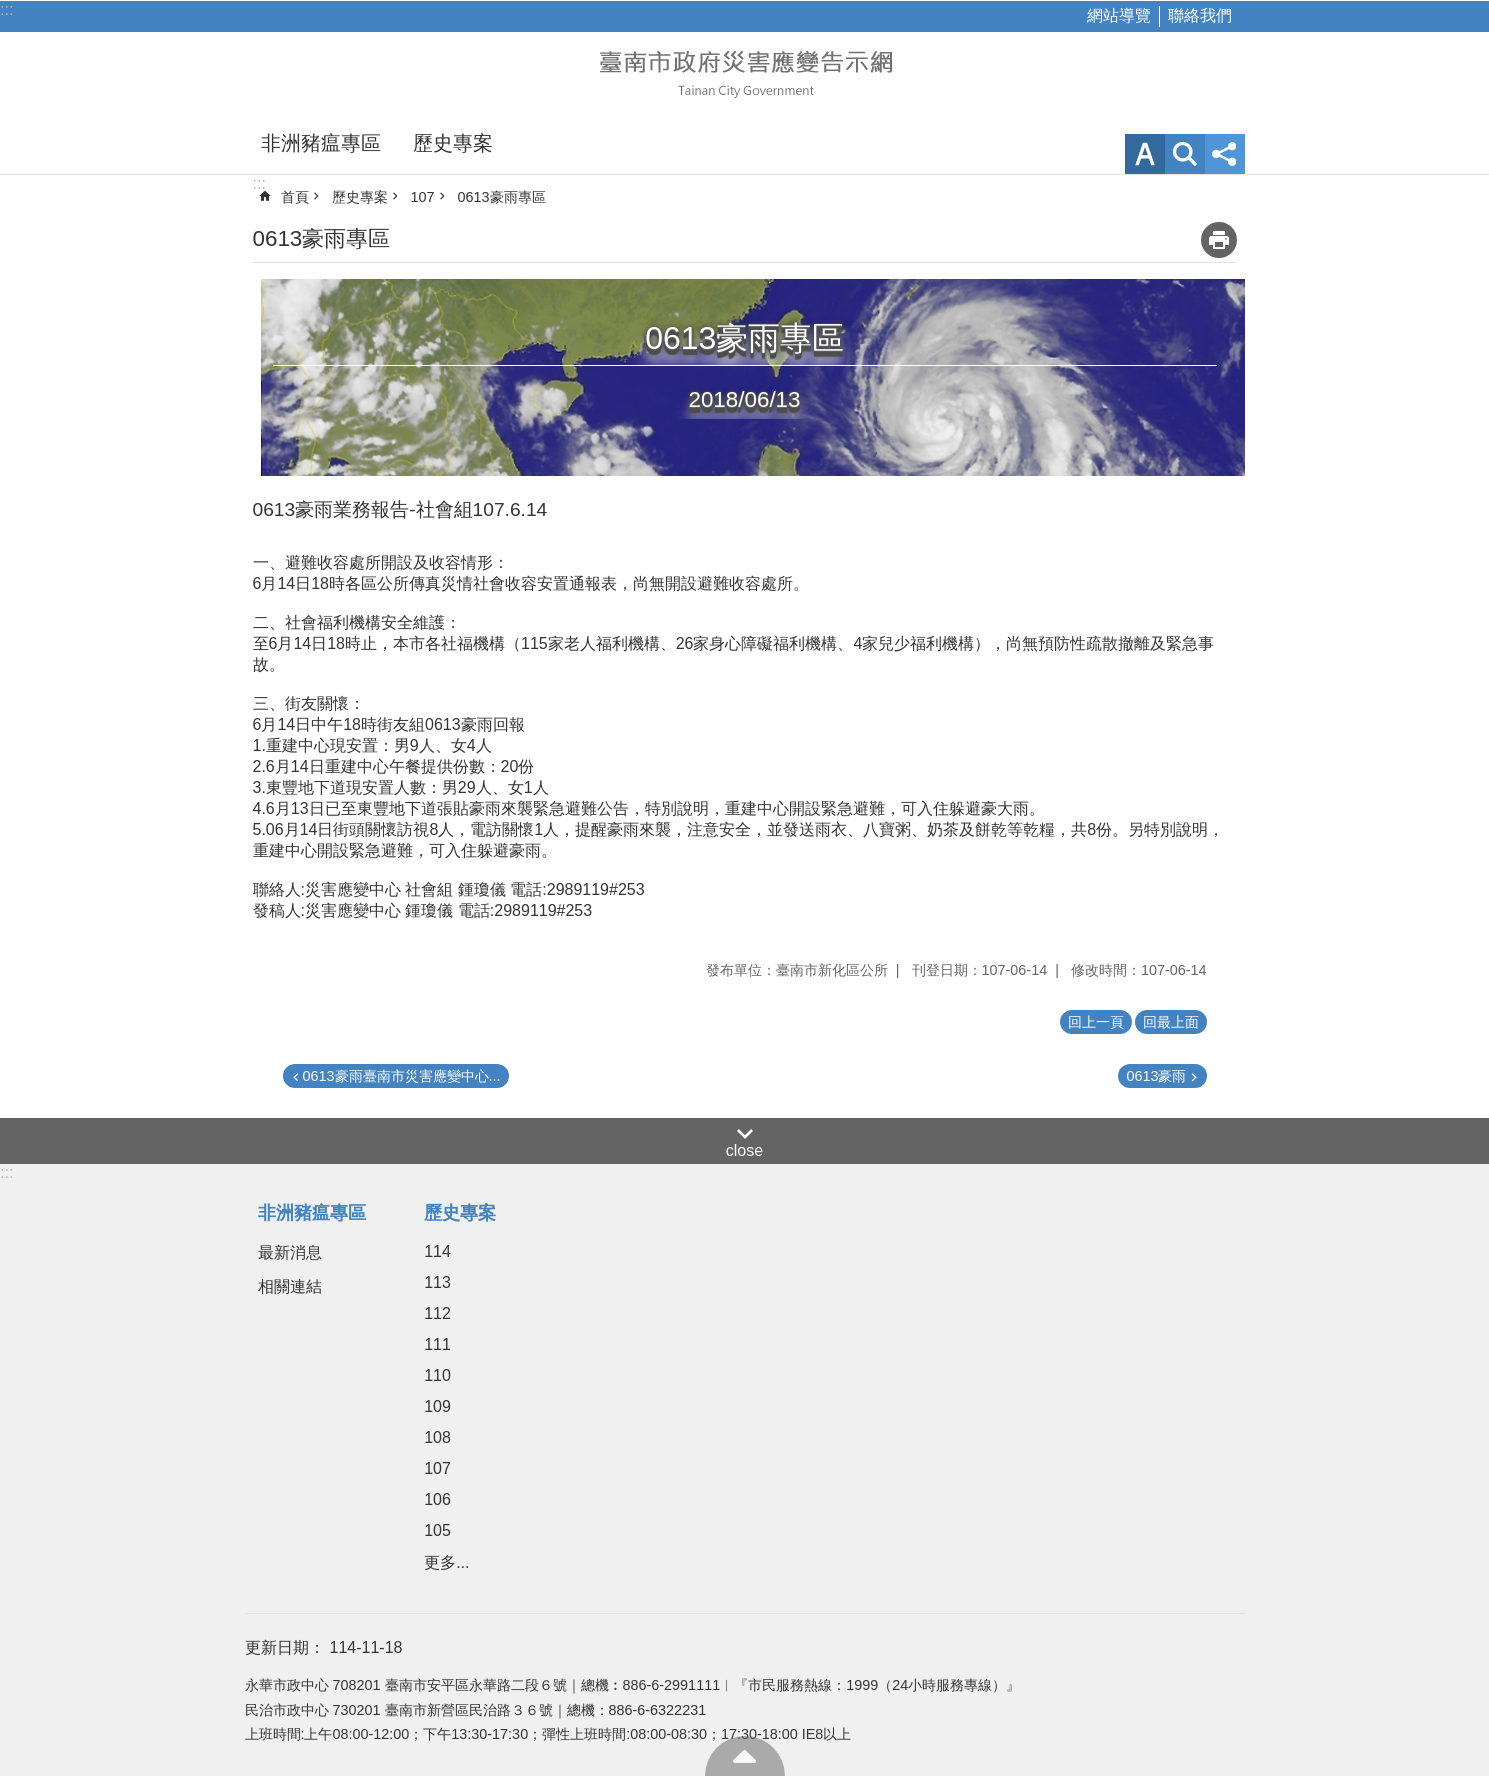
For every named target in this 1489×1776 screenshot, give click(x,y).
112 (437, 1313)
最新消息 (290, 1252)
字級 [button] (1145, 154)
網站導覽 (1119, 15)
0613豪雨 (1156, 1076)
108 (437, 1437)
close (744, 1150)
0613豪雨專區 (502, 197)
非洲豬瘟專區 (321, 143)
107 (423, 197)
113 (437, 1282)
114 (437, 1251)
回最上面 (745, 1756)
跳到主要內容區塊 (10, 10)
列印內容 (1219, 240)
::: (6, 9)
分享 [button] (1225, 154)
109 (437, 1406)
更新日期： (285, 1647)
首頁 (295, 197)
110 (437, 1375)
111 (437, 1344)
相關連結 (290, 1286)
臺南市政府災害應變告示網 (745, 72)
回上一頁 (1096, 1022)
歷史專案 (453, 143)
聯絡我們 (1200, 15)
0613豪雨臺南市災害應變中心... (402, 1076)
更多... (446, 1562)
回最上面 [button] (1171, 1022)
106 (437, 1499)
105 (437, 1530)
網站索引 (1185, 154)
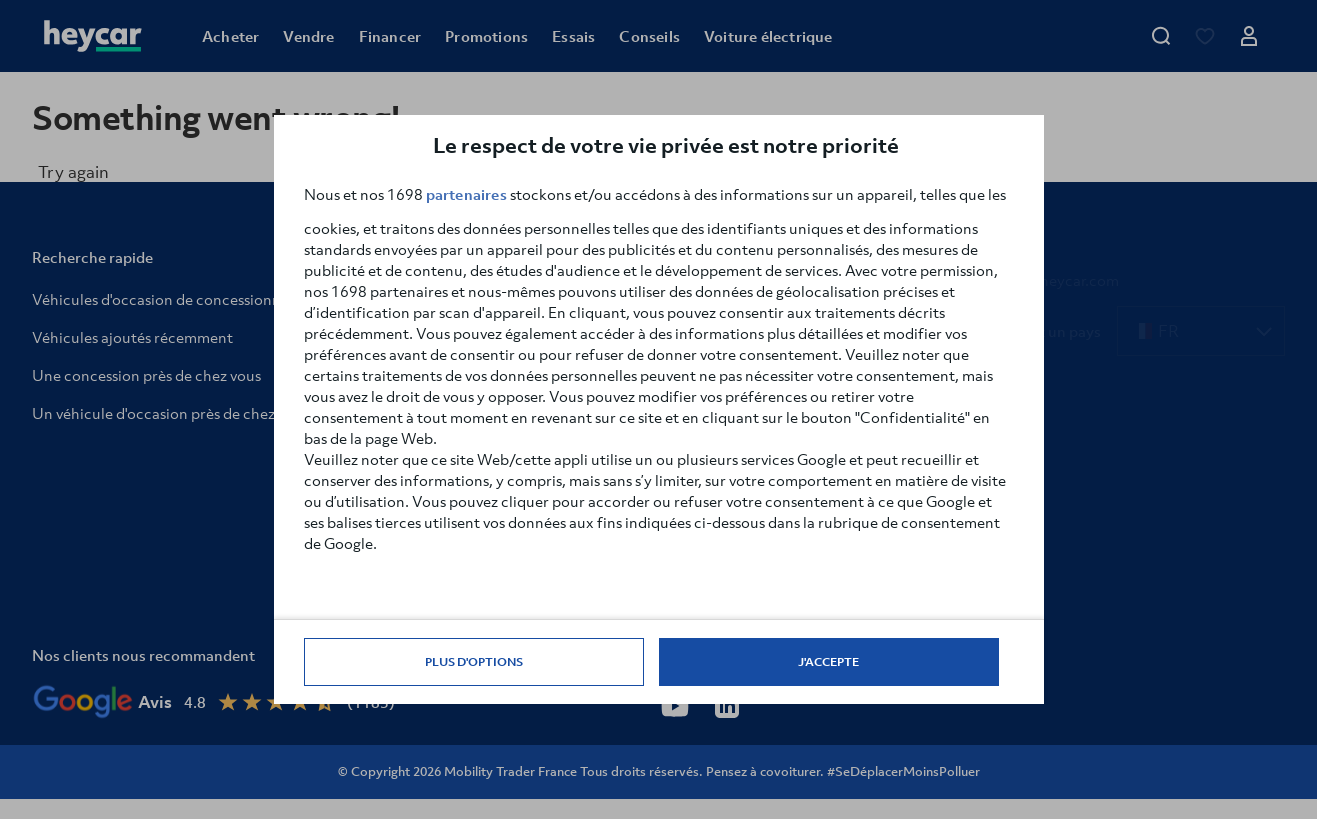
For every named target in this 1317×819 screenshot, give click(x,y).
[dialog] (659, 409)
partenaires (466, 194)
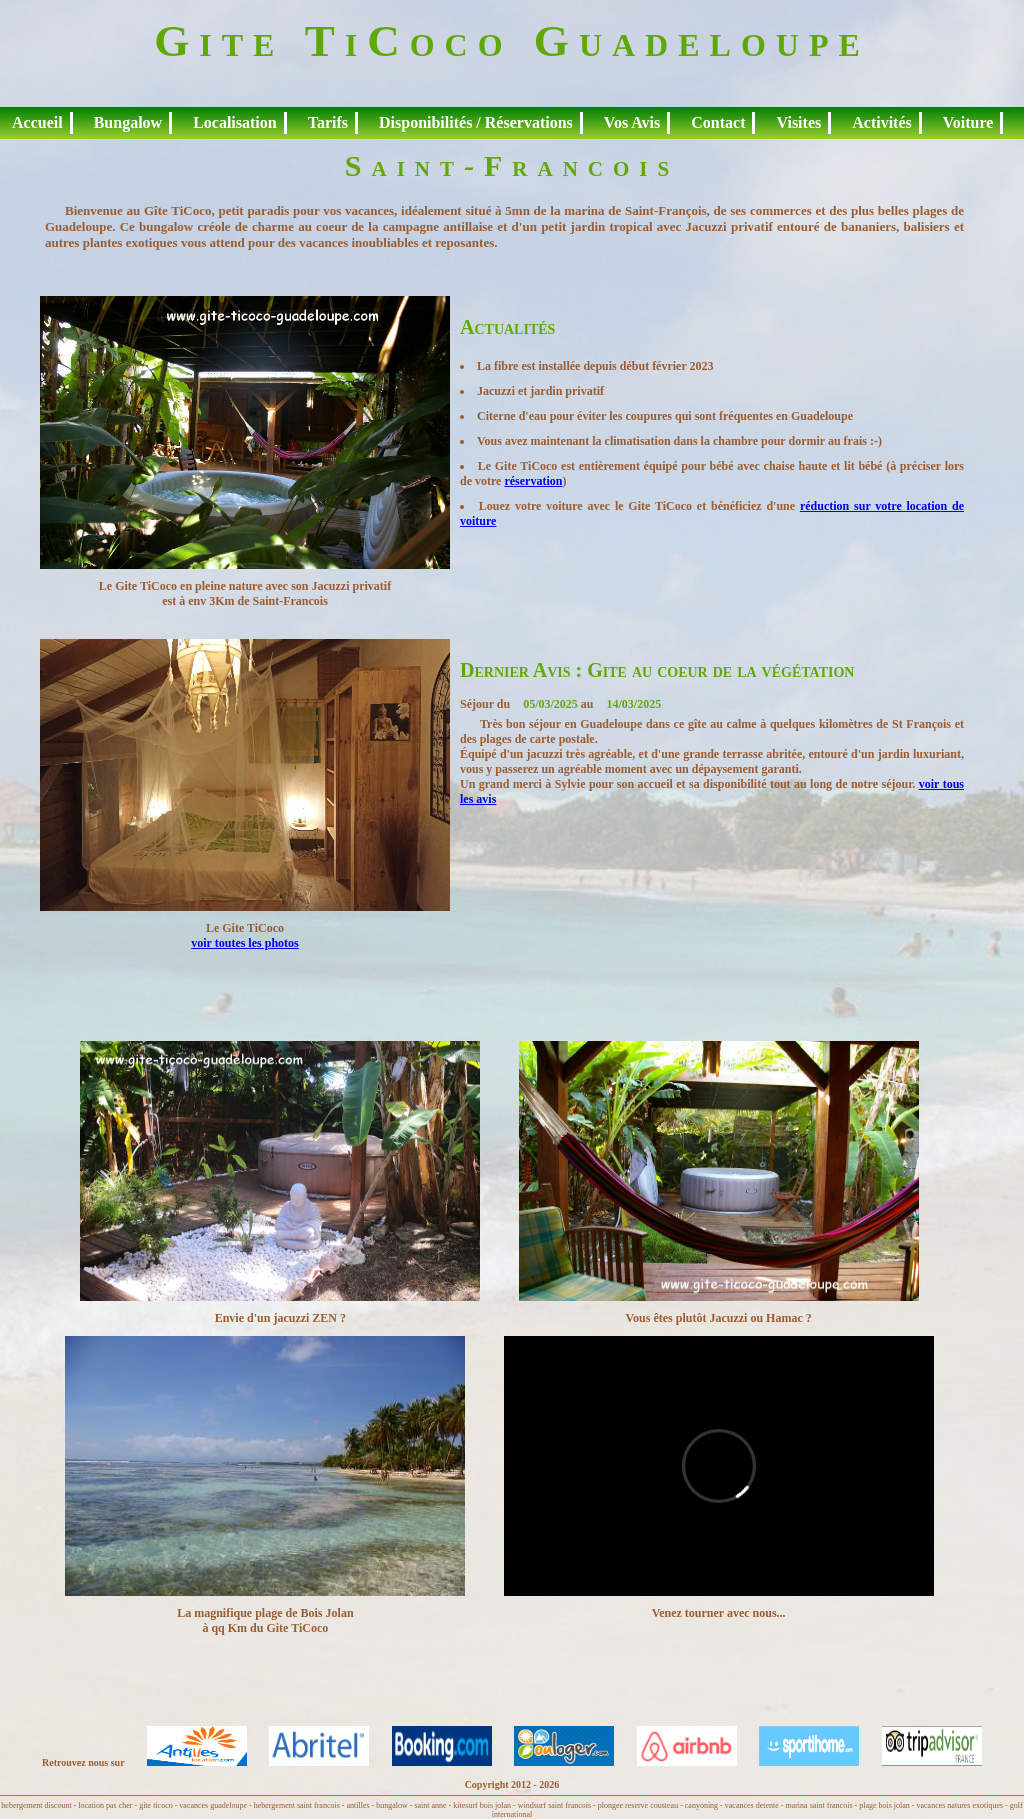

----

> _WORK INSTRUCTIONS_: In the entries above, count each line with "every"; reply with the total only.

> _WRITTEN SOLUTION_: 2